**Activity**
Which lines below contain the word "miliar"? Copy each of them.

··· Extracted records ···

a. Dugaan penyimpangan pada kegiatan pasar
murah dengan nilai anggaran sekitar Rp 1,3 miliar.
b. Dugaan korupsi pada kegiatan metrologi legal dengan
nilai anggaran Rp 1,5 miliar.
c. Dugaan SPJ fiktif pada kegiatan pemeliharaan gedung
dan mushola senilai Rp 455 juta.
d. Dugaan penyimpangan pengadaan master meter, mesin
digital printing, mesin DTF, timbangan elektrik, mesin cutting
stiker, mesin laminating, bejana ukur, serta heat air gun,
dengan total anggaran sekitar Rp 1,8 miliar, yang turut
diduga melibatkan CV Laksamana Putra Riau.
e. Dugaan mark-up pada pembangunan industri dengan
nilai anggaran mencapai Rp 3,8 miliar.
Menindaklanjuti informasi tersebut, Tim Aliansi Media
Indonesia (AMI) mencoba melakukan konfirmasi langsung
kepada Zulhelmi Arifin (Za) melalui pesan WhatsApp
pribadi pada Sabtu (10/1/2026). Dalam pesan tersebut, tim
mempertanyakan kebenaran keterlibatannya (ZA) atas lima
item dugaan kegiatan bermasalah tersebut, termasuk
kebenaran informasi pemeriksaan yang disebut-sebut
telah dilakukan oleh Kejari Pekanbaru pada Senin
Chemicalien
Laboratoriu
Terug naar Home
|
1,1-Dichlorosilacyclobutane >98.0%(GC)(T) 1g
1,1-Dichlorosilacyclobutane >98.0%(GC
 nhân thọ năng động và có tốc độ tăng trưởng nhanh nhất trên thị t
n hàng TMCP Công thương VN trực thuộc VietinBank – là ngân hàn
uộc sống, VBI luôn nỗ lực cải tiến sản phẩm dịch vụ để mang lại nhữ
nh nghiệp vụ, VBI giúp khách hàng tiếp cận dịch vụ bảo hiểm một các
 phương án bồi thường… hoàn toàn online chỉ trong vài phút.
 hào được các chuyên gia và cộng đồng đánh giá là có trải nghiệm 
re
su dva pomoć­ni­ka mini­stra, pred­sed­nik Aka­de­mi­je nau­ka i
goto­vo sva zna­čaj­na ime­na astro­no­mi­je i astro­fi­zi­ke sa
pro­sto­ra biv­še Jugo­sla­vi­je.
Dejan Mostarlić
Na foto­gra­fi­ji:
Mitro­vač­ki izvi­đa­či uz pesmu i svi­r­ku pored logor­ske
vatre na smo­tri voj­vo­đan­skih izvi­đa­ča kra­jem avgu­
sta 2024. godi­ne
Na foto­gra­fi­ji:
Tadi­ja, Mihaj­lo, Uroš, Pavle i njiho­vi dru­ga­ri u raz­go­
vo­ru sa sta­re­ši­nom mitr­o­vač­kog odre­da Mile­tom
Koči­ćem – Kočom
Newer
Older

···
··· Extracted records ···

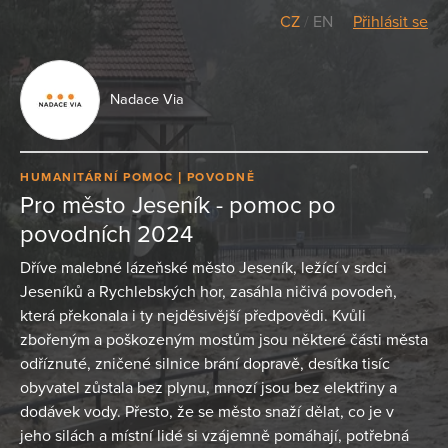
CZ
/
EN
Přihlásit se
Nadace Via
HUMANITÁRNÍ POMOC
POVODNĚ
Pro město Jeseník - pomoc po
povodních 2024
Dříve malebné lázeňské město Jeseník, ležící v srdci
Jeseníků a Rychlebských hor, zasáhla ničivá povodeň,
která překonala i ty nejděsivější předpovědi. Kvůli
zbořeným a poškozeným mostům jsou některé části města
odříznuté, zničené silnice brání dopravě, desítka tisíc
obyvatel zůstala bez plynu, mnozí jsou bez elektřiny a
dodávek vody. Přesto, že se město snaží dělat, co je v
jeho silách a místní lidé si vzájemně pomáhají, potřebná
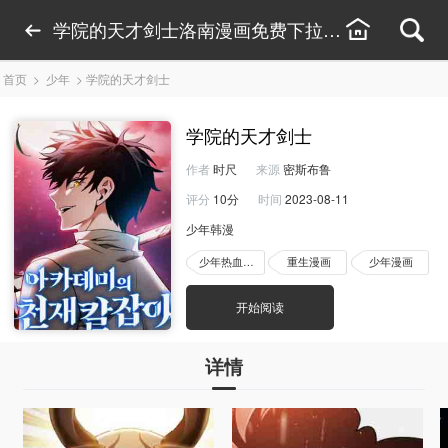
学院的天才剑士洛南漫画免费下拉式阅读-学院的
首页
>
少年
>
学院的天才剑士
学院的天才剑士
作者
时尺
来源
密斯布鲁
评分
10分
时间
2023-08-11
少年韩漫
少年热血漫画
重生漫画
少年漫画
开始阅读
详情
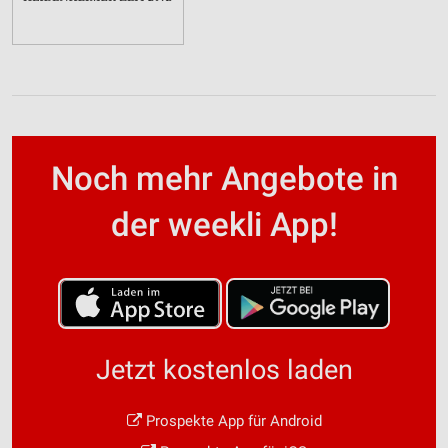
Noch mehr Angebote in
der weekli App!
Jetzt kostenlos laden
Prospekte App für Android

···

**Exercise solution**
murah dengan nilai anggaran sekitar Rp 1,3 miliar.
nilai anggaran Rp 1,5 miliar.
dengan total anggaran sekitar Rp 1,8 miliar, yang turut
nilai anggaran mencapai Rp 3,8 miliar.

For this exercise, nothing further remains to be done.